## WHAT YOU SHOULD DO
Report every line of the data where the string "September" appears.

## GIVEN RECORDS
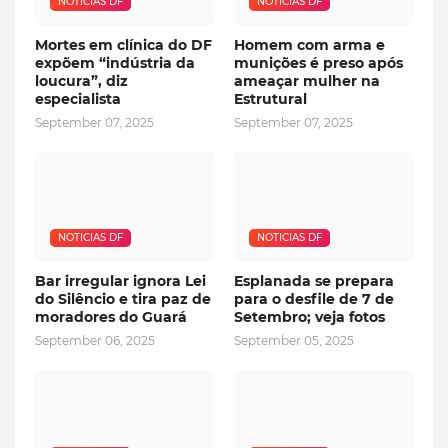
NOTICIAS DF
NOTICIAS DF
Mortes em clínica do DF
Homem com arma e
expõem “indústria da
munições é preso após
loucura”, diz
ameaçar mulher na
especialista
Estrutural
September 07, 2025
September 07, 2025
NOTICIAS DF
NOTICIAS DF
Bar irregular ignora Lei
Esplanada se prepara
do Silêncio e tira paz de
para o desfile de 7 de
moradores do Guará
Setembro; veja fotos
September 06, 2025
September 05, 2025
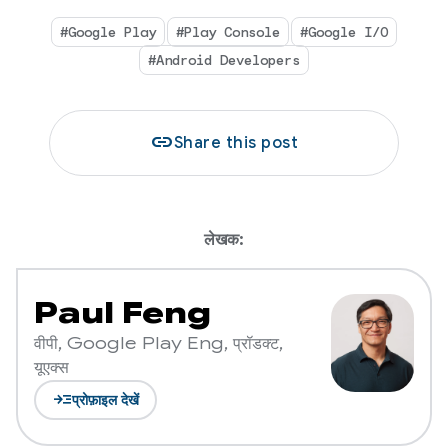
#Google Play
#Play Console
#Google I/O
#Android Developers
link
Share this post
लेखक:
Paul Feng
वीपी, Google Play Eng, प्रॉडक्ट,
यूएक्स
read_more
प्रोफ़ाइल देखें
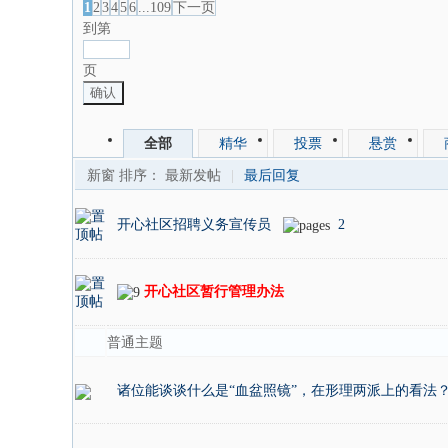
1
2
3
4
5
6
...109
下一页
到第
页
确认
全部
精华
投票
悬赏
新窗
排序：
最新发帖
|
最后回复
开心社区招聘义务宣传员
2
开心社区暂行管理办法
普通主题
诸位能谈谈什么是“血盆照镜”，在形理两派上的看法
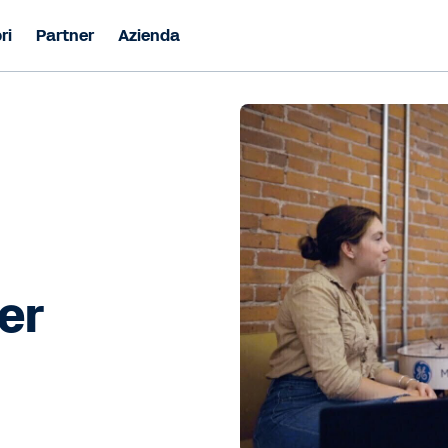
ri
Partner
Azienda
per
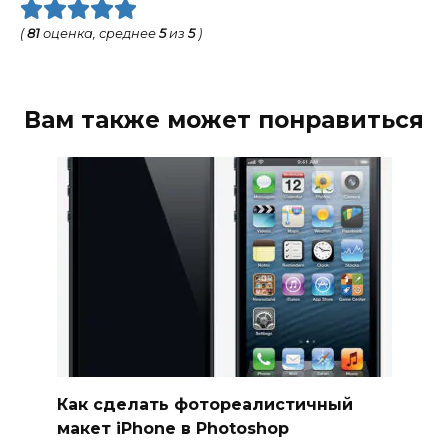
(
81
оценка, среднее
5
из
5
)
Вам также может понравиться
Как сделать фотореалистичный
макет iPhone в Photoshop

## PROBLEM SOLUTION
September 07, 2025
September 07, 2025
September 06, 2025
September 05, 2025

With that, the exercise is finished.